Leverage Clustered Indexes to Avoid Bookmark Lookups

Many DBAs and T-SQL developers use nonclustered indexes to avoid table scans, thereby improving query performance. Frequently, this type of performance tuning works well. However, with large tables, costly bookmark lookups often occur as a result. I devised a technique to improve the performance of queries that run slow because of bookmark lookups. This technique also demonstrates that DBAs and T-SQL developers often know more than the query optimizer. Unlike the query optimizer, they can make assumptions based on their knowledge of the data and devise creative solutions.
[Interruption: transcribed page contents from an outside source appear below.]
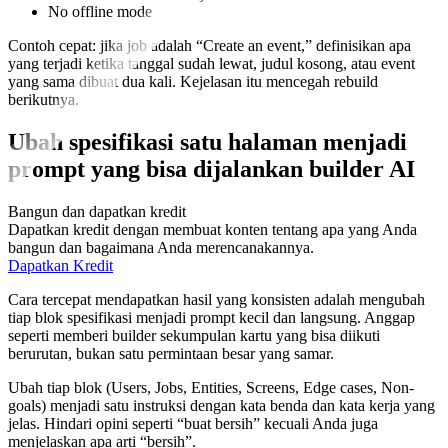
No offline mode
Contoh cepat: jika job adalah “Create an event,” definisikan apa
yang terjadi ketika tanggal sudah lewat, judul kosong, atau event
yang sama dibuat dua kali. Kejelasan itu mencegah rebuild
berikutnya.
Ubah spesifikasi satu halaman menjadi
prompt yang bisa dijalankan builder AI
Bangun dan dapatkan kredit
Dapatkan kredit dengan membuat konten tentang apa yang Anda
bangun dan bagaimana Anda merencanakannya.
Dapatkan Kredit
Cara tercepat mendapatkan hasil yang konsisten adalah mengubah
tiap blok spesifikasi menjadi prompt kecil dan langsung. Anggap
seperti memberi builder sekumpulan kartu yang bisa diikuti
berurutan, bukan satu permintaan besar yang samar.
Ubah tiap blok (Users, Jobs, Entities, Screens, Edge cases, Non-
goals) menjadi satu instruksi dengan kata benda dan kata kerja yang
jelas. Hindari opini seperti “buat bersih” kecuali Anda juga
menjelaskan apa arti “bersih”.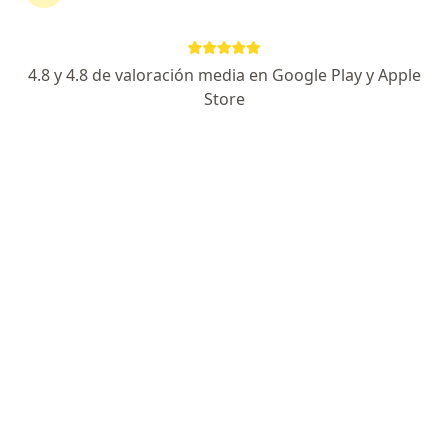
la vulva
4.8 y 4.8 de valoración media en Google Play y Apple
Sandra Patricia Perea Hernandez
Store
Ginecólogo
Cali
Reservar cita
Paula Andrea Arias Lozano
Ginecólogo, Médico general
Cali
Reservar cita
Pablo Alberto Cano Aristizabal
Ginecólogo
Medellín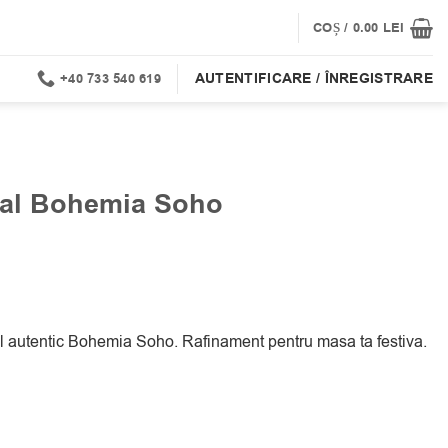
COȘ /
0.00
LEI
AUTENTIFICARE / ÎNREGISTRARE
+40 733 540 619
stal Bohemia Soho
stal autentic Bohemia Soho. Rafinament pentru masa ta festiva.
Before I tell you about the technique, let me tell you a bit about the problem. My client's data warehouse environment contained several very large and very wide tables. The clustered indexes for the tables were based on an identity column. The client chose to use the identity column to improve batch performance and reduce fragmentation during INSERT operations. In addition, because the tables contained multiple types of date-time columns (e.g., Julian, local DateTime, Coordinated Universal Time—UTC) to meet specific needs, there wasn't an obviously suitable candidate to use to replace the identity columns as the range-based clustered key.

As you would expect, the client created nonclustered keys for columns, which were typically found by using WHERE clauses that included a join condition. Almost every query used the following type of filter to return data from the large tables:

WHERE location = @location
AND some_date_time 
BETWEEN @start and @end

Nonclustered indexes were created for the (some_date_time, location) columns. This was optimal because the selectivity of the location column was low with respect to the size of the table.

In this case, the client's use of indexes and T-SQL code to leverage the indexes, avoid table scans, and improve query performance was by the book. However, the client still was experiencing performance problems with some of the crucial stored procedures. Specifically, several of the data-load stored procedures took 90 minutes to run, which, in turn, was affecting the timeliness of report generation.

After looking at the execution plan for these queries, I was able to determine the problem. As Table 1 shows, table scans weren't occurring and index seeks were occurring on the nonclustered indexes as planned. However, the nonclustered index seeks were followed by bookmark lookups, which were drastically impacting the I/O and subtree cost, thus slowing down queries.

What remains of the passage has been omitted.